The increasing intensity of urban traffic leads to growing congestion, higher air pollution levels, and reduced safety for road users, making effective traffic flow management a critically important task for modern metropolises. Computer vision technologies, particularly lane segmentation, open new possibilities for intelligent traffic management and optimization of existing transport infrastructure. This study presents a comprehensive analysis of modern neural network architectures for lane segmentation to determine their potential in traffic flow optimization and assess their applicability in traffic management systems. A comparative analysis of five advanced deep learning architectures was conducted: LaneATT with attention mechanism for keypoint detection; ERFNet and ENet as efficient real-time architectures; PINet for instance-based lane segmentation; and CondLaneNet with conditional lane shape generation. The characteristics of each architecture, their computational efficiency and accuracy were investigated, and the impact of segmentation quality on traffic flow optimization metrics was analyzed.

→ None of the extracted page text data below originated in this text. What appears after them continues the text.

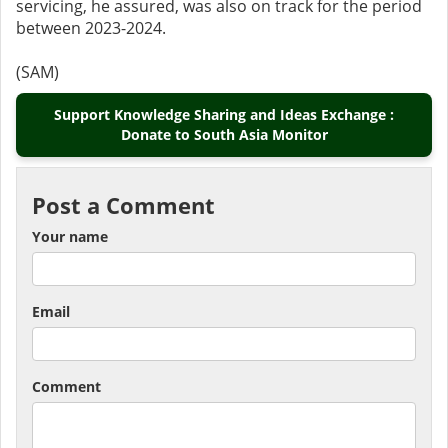
servicing, he assured, was also on track for the period
between 2023-2024.
(SAM)
Support Knowledge Sharing and Ideas Exchange :
Donate to South Asia Monitor
Post a Comment
Your name
Email
Comment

It was shown that CondLaneNet provides the highest segmentation accuracy and best lane geometry recovery at low traffic levels and simple road topology, while LaneATT demonstrates slightly lower peak accuracy but exhibits smoother quality degradation with increasing traffic density. ENet and ERFNet provide an acceptable trade-off between accuracy and computational complexity, making them suitable for real-time systems with limited resources. PINet, due to keypoint-based representation and clustering, shows the best resistance to occlusions and complex road scenarios, maintaining the highest proportion of baseline quality under medium and high traffic conditions. The obtained results enable informed selection of optimal architecture for specific application scenarios in intelligent transportation systems.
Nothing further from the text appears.